Cela vaut aussi pour les républicains. Prenez Charlotte et Will, deux « millennials » conservateurs… qui ne voteront pas Trump.
Charlotte, 26 ans, a été élevée dans une « famille sudiste typique » : mère enseignante, père patron de PME. « Tout le monde vote républicain. J’ai toujours voté républicain, non par allégeance mais parce que les candidats républicains correspondent mieux à mes idées. » Comme la génération précédente, cette étudiante en sixième année de droit à l’Université de Caroline du Nord privilégie la rigueur fiscale aux politiques sociales mais elle se montre plus ouverte sur les sujets sociétaux (favorable au mariage gay et au droit à l’avortement). En toute conscience, elle ne peut pas voter Trump. « C’est une brute et je crois sincèrement qu’il n’est pas fait pour être président. » Clinton ? « L’incarnation de la politicienne véreuse. C’est la version dans le monde réelle de Franck Underwood (le héros de « House of cards »). » Cette jeune femme blonde décidée envisage de voter pour Gary Johnson. « Ou peut-être que pour la première fois de ma vie, je ne participerai pas à une élection alors que j’ai un sens civique développée. Je me sens désespérée.»

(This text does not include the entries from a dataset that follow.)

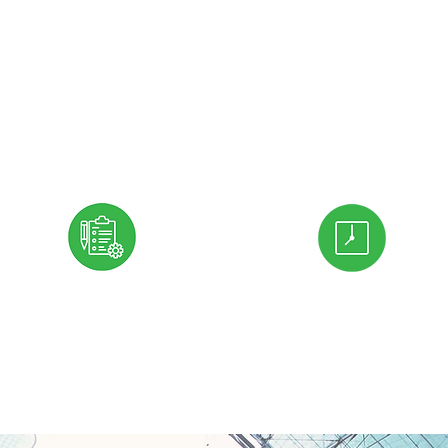
producing its contributions to
economy and to society."
Peter Drucker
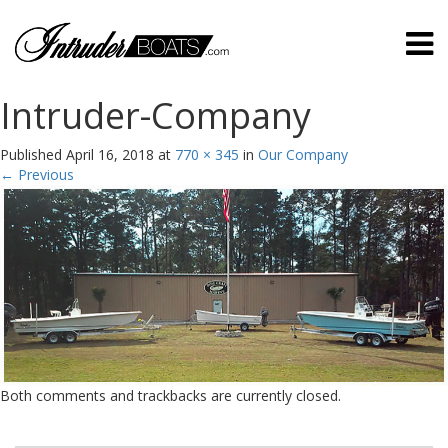
Intruder-Company
Published
April 16, 2018
at
770 × 345
in
Our Company
←
Previous
Both comments and trackbacks are currently closed.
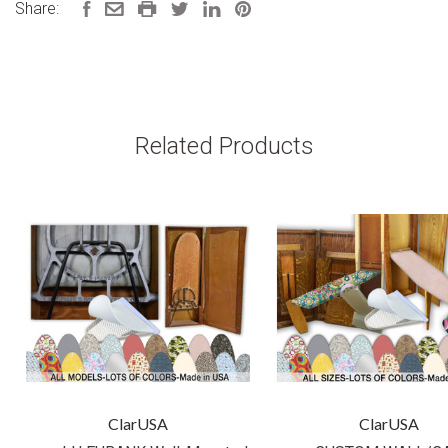
Share:
Related Products
ClarUSA
ClarUSA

Will, 25 ans, a le profil-type de l’électeur du parti républicain. Elevé dans une famille de la classe moyenne du Sud, père pompier, mère enseignante. Manager en communication. Bonne famille. Bonnes études. Bonne situation. Conservateur dans l’âme : « Je chéris les libertés individuelles et je crois en un gouvernement limité et localisé. » Contrairement à Charlotte, il n’est pas enregistré en tant qu’électeur républicain. Mais comme Charlotte, il ne votera pas pour Trump. Il a choisi Gary Johnson. Sans illusions mais avec un secret espoir : « Trump et Clinton sont d’affreux personnages et leurs politiques sont affreuses. J’espère que cette élection sera le début de la fin du système bipartisan qui domine la politique américaine depuis trop longtemps. » Une majorité de « Millennials » l’espèrent : près de la moitié d’entre eux se déclarent indépendants.